Retrospectively collected data included patient demographics; clinical and laboratory variables including PT, PTA, INR, white blood cell count, neutrophil count, lymphocyte count, serum potassium, sodium, creatinine, alpha-fetoprotein, aspartate transaminase, ALT, TBil, albumin, cholinesterase, hepatitis B e antigen, and HBV DNA levels; and imaging findings. Baseline data were the data obtained at the first diagnosis from computerized and paper medical records. In addition, the severity of liver disease was assessed using the Model for End-Stage Liver Disease (MELD) score and the Child-Turcotte-Pugh (CTP) score. The MELD score was calculated according to the following formula: MELD score = 3.78 × ln[TBil (mg/dL)] + 11.2 × ln[INR] + 9.57 × ln[Cr (mg/dL)] + 6.43 × (constant for liver disease etiology = 0 if cholestatic or alcoholic, otherwise = 1)[12]. The modified CTP score included five parameters: TBil level, albumin level, PT, and the presence and severity of ascites and encephalopathy[13].

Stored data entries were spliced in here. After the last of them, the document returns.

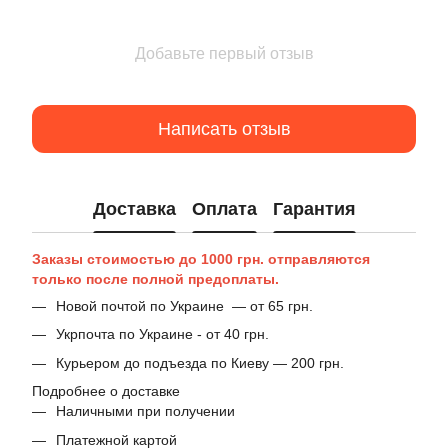
Добавьте первый отзыв
Написать отзыв
Доставка
Оплата
Гарантия
Заказы стоимостью до 1000 грн. отправляются
только после полной предоплаты.
Новой почтой по Украине — от 65 грн.
Укрпочта по Украине - от 40 грн.
Курьером до подъезда по Киеву — 200 грн.
Подробнее о доставке
Наличными при получении
Платежной картой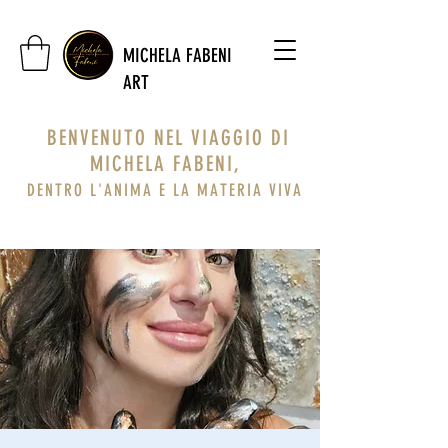
MICHELA FABENI
ART
BENVENUTO NEL VIAGGIO DI
MICHELA FABENI,
DENTRO L'ANIMA E LA MATERIA VIVA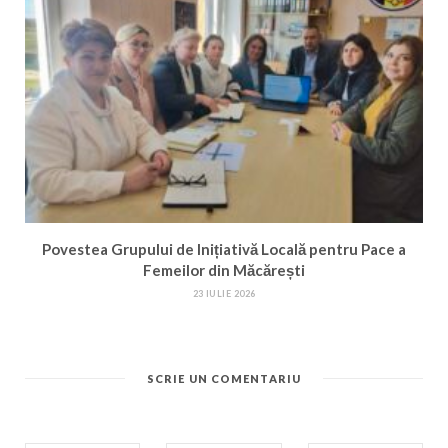
Povestea Grupului de Inițiativă Locală pentru Pace a
Femeilor din Măcărești
23 IULIE 2026
SCRIE UN COMENTARIU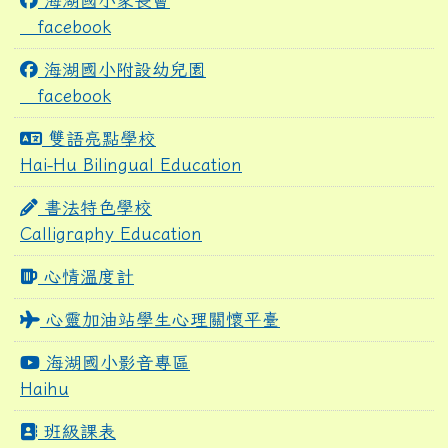
海湖國小家長會
facebook
海湖國小附設幼兒園
facebook
雙語亮點學校
Hai-Hu Bilingual Education
書法特色學校
Calligraphy Education
心情溫度計
心靈加油站學生心理關懷平臺
海湖國小影音專區
Haihu
班級課表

Statistical analysis to identify risk factors was performed using SPSS version 19.0 (IBM Corp., Armonk, NY, United States). Patient characteristics were compared between patients with and without ACLF and between the derivation and validation samples using the χ2 or Fisher’s exact tests for categorical variables and the t test or Mann-Whitney U test for variables with an abnormal distribution. Percentages were reported to describe categorical variables, mean ± SD were reported to describe the normally distributed continuous variables, and medians with interquartile ranges were reported for continuous variables with skewed distributions. Logistic regression analysis was used for multivariate analysis. In the development of risk prediction models for ACLF, the regression coefficients of the predictors were converted to integer risk scores by rounding the quotient from dividing the regression coefficients, and the final score was the sum of these values. Model discrimination and calibration were assessed using the area under the receiver operating characteristic (ROC) curve (C statistic) and the Hosmer-Lemeshow test. The cutoff sensitivity and specificity of the risk score were calculated, and the patients were divided into high-risk and low-risk groups. The Kaplan-Meier method was used to compare the cumulative risk for ACLF and death in the two groups, and the significance of difference was tested with the log-rank test. P < 0.05 was considered statistically significant.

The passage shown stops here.